‘Normalization’ in Cyprus
Even when looking from Turkey, it’s a bit difficult to understand, but the perception, expectation and practice of democracy in Northern Cyprus is rather different. There are, for one, some anomalies, such as the fact that the Security Forces Command, rather than civilian authorities, oversee both the police and firefighting departments, as well as the absence of a Justice Ministry. But even though investigations regarding politicians or certain political subjects might require authorization from the government, the judicial system, if not independent, does enjoy an advanced degree of autonomy.
Naturally, because of the territory’s small population and personal connections between almost everyone, these close relationships have an impact on the “impartiality” of even the top judges. Could it be possible, for example, for a top judge who, a few decades previously, was the lawyer of a young mayor, to impartially deliver a verdict that might have a serious impact on the political future of that person? To say “Not at all, the top judge shall definitely be impartial” one must be acutely naïve.
Despite the clear stipulation of the Turkish Cypriot constitution that a presidential term shall expire no later than the fifth anniversary of the start of the term in question, all political parties in parliament, excluding the New Birth Party, decided to postpone presidential elections scheduled for April 28 by six months and asked the president to stay on for that period because of the Covid-19 epidemic. However, the speaker of parliament may serve as acting president until elections are held. Another constitutional stipulation that the speaker can be acting president for six weeks at most was used as the alibi for the legally suspect extension of current President Mustafa Akıncı’s term.
As Akıncı himself has acknowledged publicly that the extension of his term violates the constitution, he must step down to ensure political normalization. Otherwise, the High Court, which has decided to “indefinitely postpone” the debates “until a verdict is produced” on an appeal by the New Birth Party on the issue, must urgently deliver that annulment decision. It would be a gross injustice if Akıncı’s former lawyer stalls now as the presiding judge of the High Court in handing down a decision on the issue until after elections are held on Oct. 11.
The presidential elections will be a grand step toward political normalization and probably terminate the current standoff between the presidency and the government. Obviously, tensions will build up in time again and could be permanently resolved if either the presidency retreats to its figurative ceremonial role – as was foreseen in the constitution – or Northern Cyprus moves toward presidential rule, like Greek Cypriots.
Turkish Cypriot Prime Minister Ersin Tatar has been proudly declaring the great success of his government against the Covid-19 epidemic by immediately closing down the land crossings to Greek Cypriot southern Cyprus, as well as flights to the world via Turkey. His government must be congratulated for that, definitely. If no new cases have been reported for almost two months, the time must be ripe to make courageous, but calculated openings. Border crossings, for example, should be considered. On the Greek side, however, there are new cases almost every day.
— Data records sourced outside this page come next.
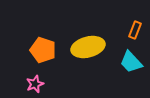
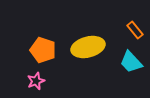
orange rectangle: rotated 60 degrees counterclockwise
pink star: moved 1 px right, 3 px up
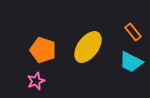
orange rectangle: moved 2 px left, 2 px down
yellow ellipse: rotated 40 degrees counterclockwise
cyan trapezoid: rotated 20 degrees counterclockwise
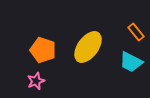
orange rectangle: moved 3 px right
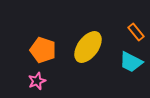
pink star: moved 1 px right
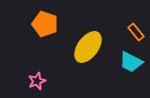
orange pentagon: moved 2 px right, 26 px up
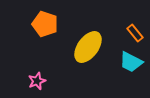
orange rectangle: moved 1 px left, 1 px down
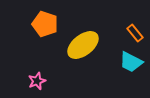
yellow ellipse: moved 5 px left, 2 px up; rotated 16 degrees clockwise
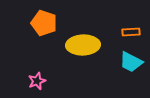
orange pentagon: moved 1 px left, 1 px up
orange rectangle: moved 4 px left, 1 px up; rotated 54 degrees counterclockwise
yellow ellipse: rotated 36 degrees clockwise
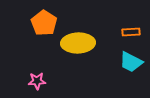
orange pentagon: rotated 15 degrees clockwise
yellow ellipse: moved 5 px left, 2 px up
pink star: rotated 18 degrees clockwise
The crossings perhaps must be opened with tighter controls, as was foreseen by the Greek Cypriot side as well. But despite pressures from Akıncı that crossings should be opened immediately, the government was right to set the date as July 1. In the meantime, however, exceptional flights carrying the son of a casino owner, or experts to conduct research for a marina to be built by the same hotelier, are really bad optics for the premier and his government. There should be no “more equal animals.”
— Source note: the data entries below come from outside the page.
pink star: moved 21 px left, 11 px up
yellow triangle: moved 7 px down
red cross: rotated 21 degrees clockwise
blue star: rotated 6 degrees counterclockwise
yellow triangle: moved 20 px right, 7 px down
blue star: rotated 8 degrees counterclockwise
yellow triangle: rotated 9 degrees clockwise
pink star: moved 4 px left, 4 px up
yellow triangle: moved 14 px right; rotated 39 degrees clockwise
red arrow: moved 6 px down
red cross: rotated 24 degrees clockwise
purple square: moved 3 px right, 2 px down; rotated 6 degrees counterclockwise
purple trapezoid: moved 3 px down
Normalization, of course cannot be achieved on Cyprus by opening land crossings and resuming flights. The greatest anomaly is a product of the March 1964 U.N. decision that, in dispatching peacekeepers to end attacks on the Turkish Cypriot people, it contravened the founding agreements and constitution of Cyprus by recognizing, “out of necessity,” the all-Greek government in southern Cyprus as the island’s sole legitimate government, thereby leaving Turkish Cypriots out in the cold.
For a real normalization on Cyprus, the United Nations must rescind that unfortunate decision, which has been one of the reasons why all Cyprus settlement efforts have failed until now.